▸ TASK INSTRUCTIONS
Repeat exactly the lines of the entries below from the one with "D .Y. Patil" through the one with "YBPP ADMISSION BROCHURE (137, 1550)", both ends included, and nothing else.
━━━━━ SOURCE INFORMATION
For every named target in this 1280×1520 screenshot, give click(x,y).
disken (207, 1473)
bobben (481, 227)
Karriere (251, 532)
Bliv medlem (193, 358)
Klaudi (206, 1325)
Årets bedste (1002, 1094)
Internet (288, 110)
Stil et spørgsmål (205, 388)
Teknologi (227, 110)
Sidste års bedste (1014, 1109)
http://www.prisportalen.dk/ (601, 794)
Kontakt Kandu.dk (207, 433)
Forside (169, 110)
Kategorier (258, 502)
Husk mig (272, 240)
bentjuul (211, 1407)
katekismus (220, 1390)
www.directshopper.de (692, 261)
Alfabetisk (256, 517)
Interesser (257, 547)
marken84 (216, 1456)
━━━━━━━━━━
━━━━━ SOURCE INFORMATION
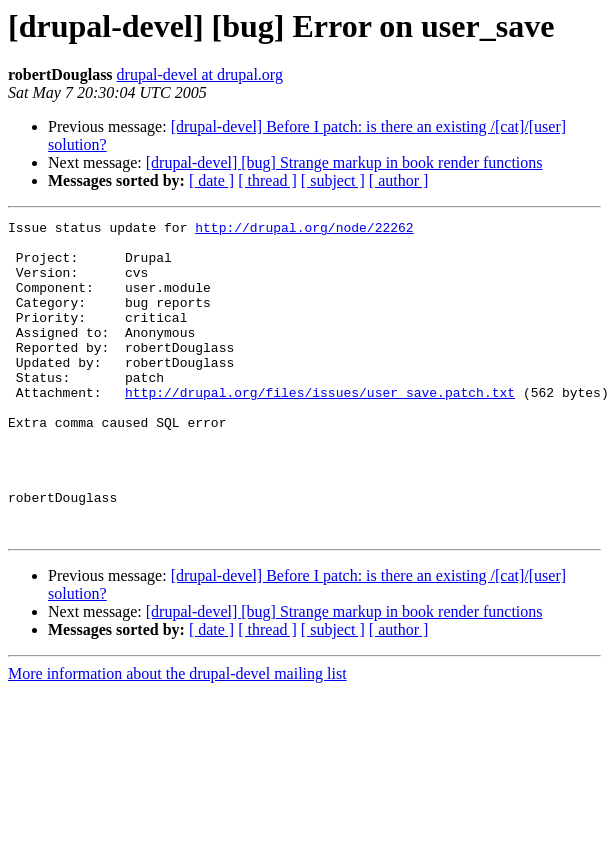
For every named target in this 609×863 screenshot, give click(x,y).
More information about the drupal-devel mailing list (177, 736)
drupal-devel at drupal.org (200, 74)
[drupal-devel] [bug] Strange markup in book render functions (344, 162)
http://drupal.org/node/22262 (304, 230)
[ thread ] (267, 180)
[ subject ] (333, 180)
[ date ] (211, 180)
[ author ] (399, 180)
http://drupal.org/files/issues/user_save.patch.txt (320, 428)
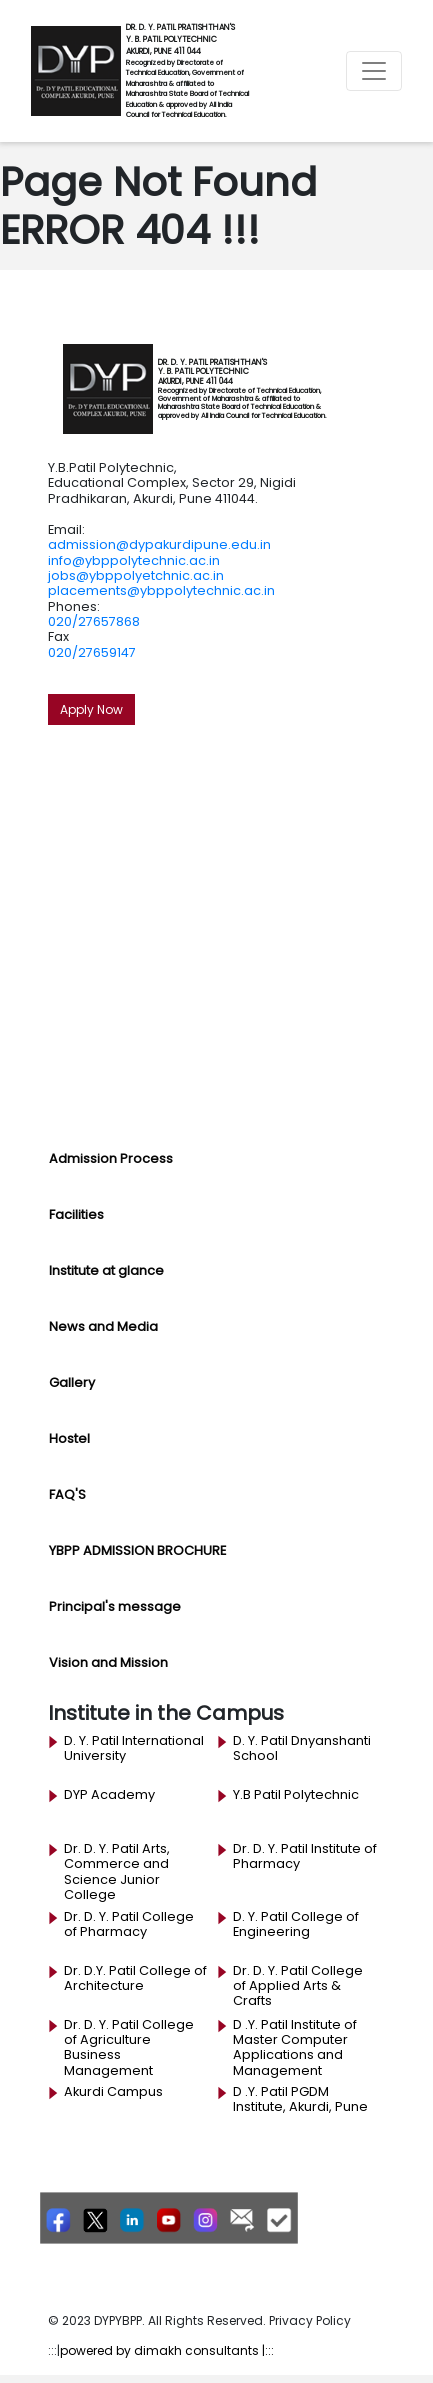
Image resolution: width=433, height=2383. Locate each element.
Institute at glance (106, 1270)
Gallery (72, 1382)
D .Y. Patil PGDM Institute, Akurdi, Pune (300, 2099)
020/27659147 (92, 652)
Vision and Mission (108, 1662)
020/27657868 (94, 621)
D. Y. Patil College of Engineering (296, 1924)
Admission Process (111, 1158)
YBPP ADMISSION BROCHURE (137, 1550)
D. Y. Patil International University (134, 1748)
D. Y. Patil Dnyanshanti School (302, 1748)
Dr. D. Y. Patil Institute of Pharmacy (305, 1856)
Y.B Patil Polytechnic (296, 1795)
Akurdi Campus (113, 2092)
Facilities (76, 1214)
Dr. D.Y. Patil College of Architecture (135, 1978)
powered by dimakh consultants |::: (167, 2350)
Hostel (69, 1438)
━━━━━━━━━━
▸ ANSWER TO THE EXERCISE
D .Y. Patil PGDM Institute, Akurdi, Pune (300, 2099)
020/27659147 (92, 652)
Vision and Mission (108, 1662)
020/27657868 (94, 621)
D. Y. Patil College of Engineering (296, 1924)
Admission Process (111, 1158)
YBPP ADMISSION BROCHURE (137, 1550)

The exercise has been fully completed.